Assessment of a pilot solar V-trough reactor for solar water disinfection

Abstract

Rural and isolated communities of low-income countries suffer the lack of access to safe drinking water. Harvested rainwater (HRW) is becoming an alternative source of freshwater in many areas of the world. Nevertheless, its quality usually doesn’t meet drinking water standards, posing a health risk for human consumption. Solar water disinfection – SODIS – is a low-cost household intervention used to disinfect water. In this work, we investigate a new solar photoreactor based on V-trough mirrors as alternative to the most used Compound Parabolic Collector (CPC) geometry at pilot scale (54 and 32 L per batch), with the aim of reducing costs and reactor surface’s footprint. An experimental assessment of two key parameters as water recirculation and mirror geometry was carried out.

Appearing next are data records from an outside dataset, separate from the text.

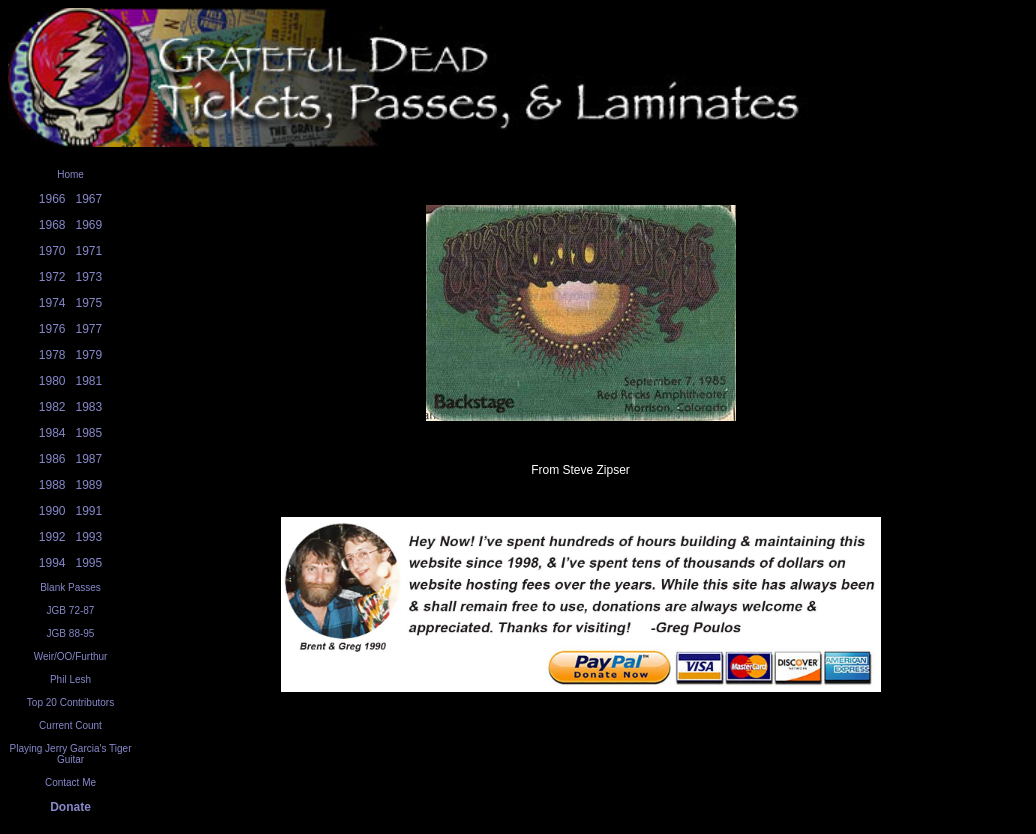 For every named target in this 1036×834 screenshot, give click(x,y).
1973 (89, 277)
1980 (52, 381)
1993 (89, 537)
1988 (52, 485)
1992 (52, 537)
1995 (89, 563)
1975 (89, 303)
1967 (89, 199)
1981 (89, 381)
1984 (52, 433)
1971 (89, 251)
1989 (89, 485)
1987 (89, 459)
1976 (52, 329)
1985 (89, 433)
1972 (52, 277)
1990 (52, 511)
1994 (52, 563)
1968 (52, 225)
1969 (89, 225)
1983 (89, 407)
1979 (89, 355)
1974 (52, 303)
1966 (52, 199)
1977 (89, 329)
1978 (52, 355)
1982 (52, 407)
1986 (52, 459)
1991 (89, 511)
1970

For this study several water-pathogens commonly found in HRW were used, Escherichia coli, Enterococcus faecalis, Salmonella enteritidis and Pseudomonas aeruginosa. Best results were obtained with the V-trough reactor in static condition, where>5-LRV (log-reduction value) for all bacteria tested were reached with a solar-UVA dose of 254 kJ m−2 (90 min). At this operational condition, a total volume of 162 L (3 batches) of water were treated in one full sunny day in Spain (300 min of effective treatment time). A comparison between CPC and V-trough mirrors resulted in similar disinfection efficiencies even if the actinometric results showed that CPC collects 1.58 times more photon flux than the V-trough in the solar-UVA region. These results show the great performance of the V-trough mirror for this application, which is cheaper to produce than CPC and permits treating higher amounts (66% more) of water for the same collector area and same treatment time.